For the applications part, on the other hand, we have considered the nonlinear Navier–Stokes equations with a particular emphasis on two-dimensional high Reynolds number problems, which possess profound vortical structures. The first example, the planar lattice flow, has revealed that higher-order \({\varvec{H}{{ \left( { \mathrm {div} }\right) }}}\)-FEM do have advantages over more common finite element schemes. Especially the incorporation of a non-dissipative velocity jump upwind stabilisation for dominant convection seems to be very attractive and efficient. Contrary to the theory for the Oseen problem, this example has also shown that the error of the Navier–Stokes problem increases exponentially in time. Furthermore, \({\varvec{H}{{ \left( { \mathrm {div} }\right) }}}\)-FEM have been applied to the simulation of 2D Kelvin–Helmholtz instabilities, triggered by a plane mixing layer. We have shown that the problem is extremely sensitive in the sense that even though a very highly resolved method (3rd order FEM with nearly 5 million velocity DOFs) has been applied, such a thing as mesh convergence for the enstrophy is still not achieved and thus would be extremely expensive.

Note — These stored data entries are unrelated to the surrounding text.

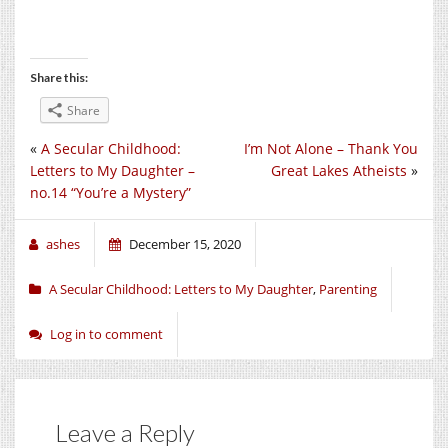
Share this:
Share
«
A Secular Childhood:
I’m Not Alone – Thank You
Letters to My Daughter –
Great Lakes Atheists
»
no.14 “You’re a Mystery”
ashes
December 15, 2020
A Secular Childhood: Letters to My Daughter
,
Parenting
Log in to comment
Leave a Reply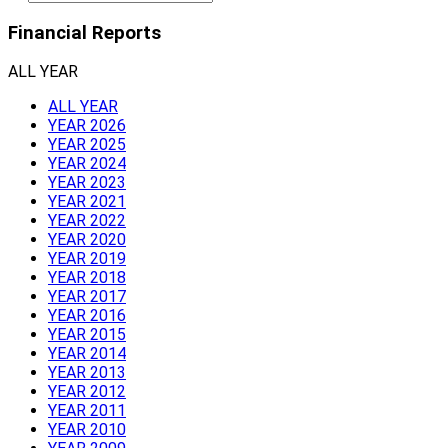
Financial Reports
ALL YEAR
ALL YEAR
YEAR 2026
YEAR 2025
YEAR 2024
YEAR 2023
YEAR 2021
YEAR 2022
YEAR 2020
YEAR 2019
YEAR 2018
YEAR 2017
YEAR 2016
YEAR 2015
YEAR 2014
YEAR 2013
YEAR 2012
YEAR 2011
YEAR 2010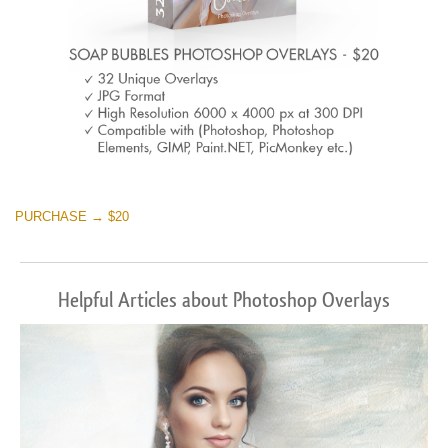
PURCHASE → $20
Helpful Articles about Photoshop Overlays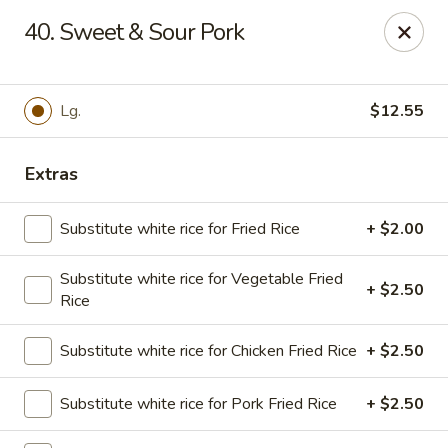
Golden Chopsticks - Tequesta
40. Sweet & Sour Pork
644 U.S. Highway 1 Tequesta, FL 33469
Select Order Type
Select Time
Lg.
$12.55
Extras
Substitute white rice for Fried Rice
+ $2.00
Substitute white rice for Vegetable Fried
+ $2.50
Rice
Golden Chopsticks - Tequesta
Substitute white rice for Chicken Fried Rice
+ $2.50
Opens at 11:00AM
Closed
Substitute white rice for Pork Fried Rice
+ $2.50
Store info
Call us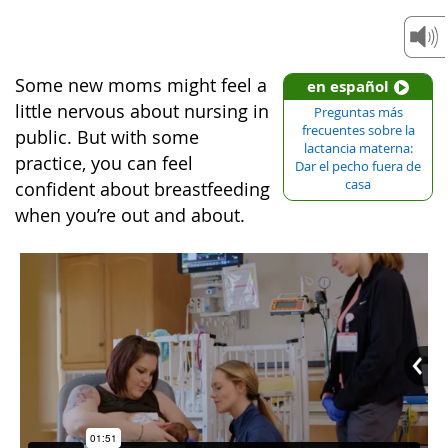
Some new moms might feel a
en español
little nervous about nursing in
Preguntas más
frecuentes sobre la
public. But with some
lactancia materna:
practice, you can feel
Dar el pecho fuera de
casa
confident about breastfeeding
when you’re out and about.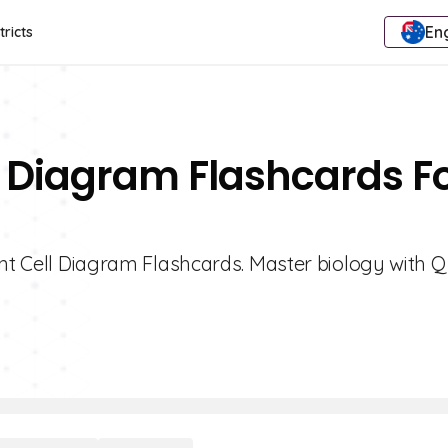
Eng
tricts
ll Diagram Flashcards F
ant Cell Diagram Flashcards. Master biology with Qu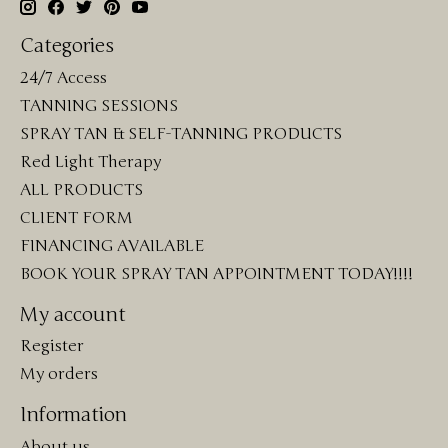
Categories
24/7 Access
TANNING SESSIONS
SPRAY TAN & SELF-TANNING PRODUCTS
Red Light Therapy
ALL PRODUCTS
CLIENT FORM
FINANCING AVAILABLE
BOOK YOUR SPRAY TAN APPOINTMENT TODAY!!!!
My account
Register
My orders
Information
About us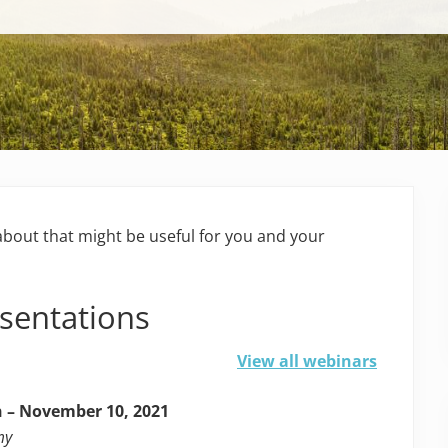
bout that might be useful for you and your
esentations
View all webinars
 – November 10, 2021
my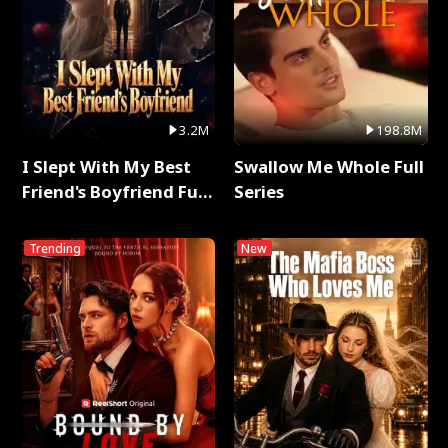
3.2M
198.8M
I Slept With My Best
Swallow Me Whole Full
Friend's Boyfriend Full
Series
Series
Trending
New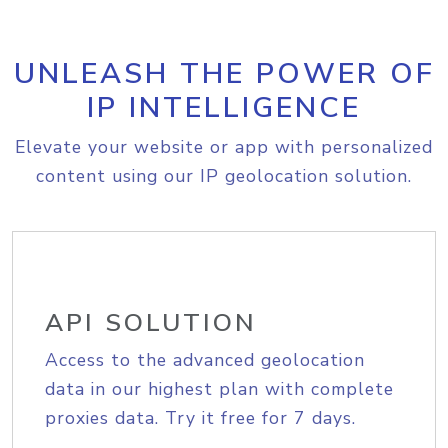
UNLEASH THE POWER OF
IP INTELLIGENCE
Elevate your website or app with personalized
content using our IP geolocation solution.
API SOLUTION
Access to the advanced geolocation
data in our highest plan with complete
proxies data. Try it free for 7 days.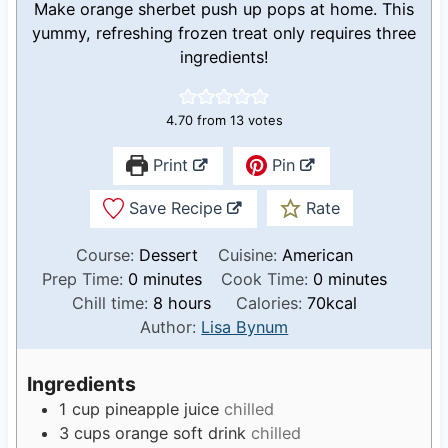
Make orange sherbet push up pops at home. This
yummy, refreshing frozen treat only requires three
ingredients!
4.70
from
13
votes
Print
Pin
Save Recipe
Rate
Course:
Dessert
Cuisine:
American
m
m
Prep Time:
0
minutes
Cook Time:
0
minutes
i
h
i
Chill time:
8
hours
Calories:
70
kcal
n
o
n
Author:
Lisa Bynum
u
u
u
t
r
t
Ingredients
e
s
e
1
cup
pineapple juice
chilled
s
s
3
cups
orange soft drink
chilled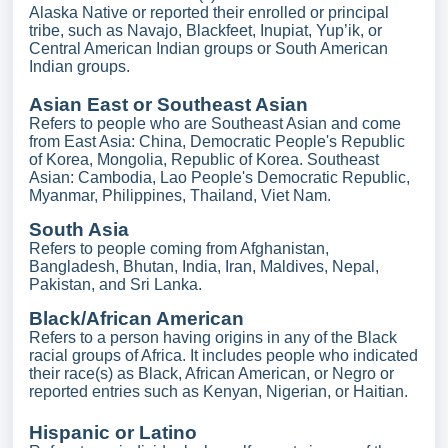
Alaska Native or reported their enrolled or principal
tribe, such as Navajo, Blackfeet, Inupiat, Yup’ik, or
Central American Indian groups or South American
Indian groups.
Asian East or Southeast Asian
Refers to people who are Southeast Asian and come
from East Asia: China, Democratic People's Republic
of Korea, Mongolia, Republic of Korea. Southeast
Asian: Cambodia, Lao People's Democratic Republic,
Myanmar, Philippines, Thailand, Viet Nam.
South Asia
Refers to people coming from Afghanistan,
Bangladesh, Bhutan, India, Iran, Maldives, Nepal,
Pakistan, and Sri Lanka.
Black/African American
Refers to a person having origins in any of the Black
racial groups of Africa. It includes people who indicated
their race(s) as Black, African American, or Negro or
reported entries such as Kenyan, Nigerian, or Haitian.
Hispanic or Latino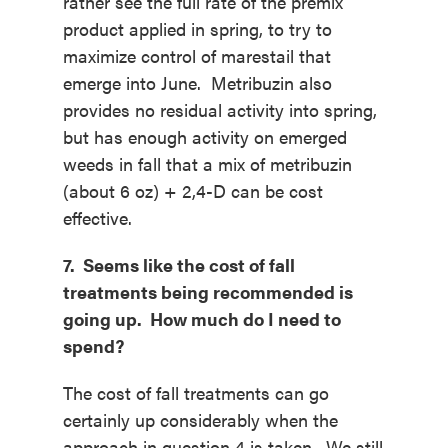
rather see the full rate of the premix
product applied in spring, to try to
maximize control of marestail that
emerge into June. Metribuzin also
provides no residual activity into spring,
but has enough activity on emerged
weeds in fall that a mix of metribuzin
(about 6 oz) + 2,4-D can be cost
effective.
7. Seems like the cost of fall
treatments being recommended is
going up. How much do I need to
spend?
The cost of fall treatments can go
certainly up considerably when the
approach in question 4 is taken. We still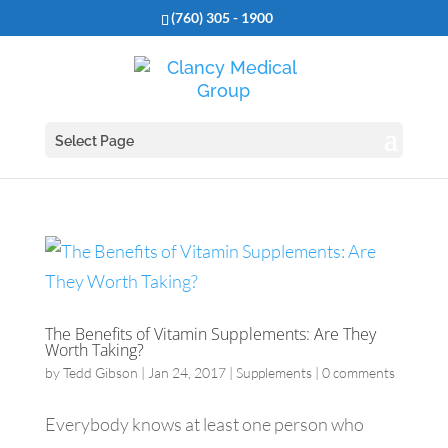
(760) 305 - 1900
Select Page
The Benefits of Vitamin Supplements: Are They
Worth Taking?
by
Tedd Gibson
|
Jan 24, 2017
|
Supplements
|
0 comments
Everybody knows at least one person who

However, the evolution of the kinetic energy is invariant with respect to mesh refinement. Lastly, the \({\varvec{H}{{ \left( { \mathrm {div} }\right) }}}\)-FEM have been applied to the simulation of freely decaying 2D turbulence. Our results are in agreement with theoretical considerations—both the behaviour of kinetic energy and enstrophy and the velocity spectra are consistent with previous research in this direction.

In the future, we intend to extend our numerical examples towards problems with no-slip conditions (in this work, we only considered periodic boundary conditions for the applications) and, therefore, problems involving boundary layers, separation and reattachment. In this context, also an extension to three-dimensional problems is planned where one has to deal with the aspect of efficient solvers. With regard to 3D problems, the question of suitable turbulence modelling also arises.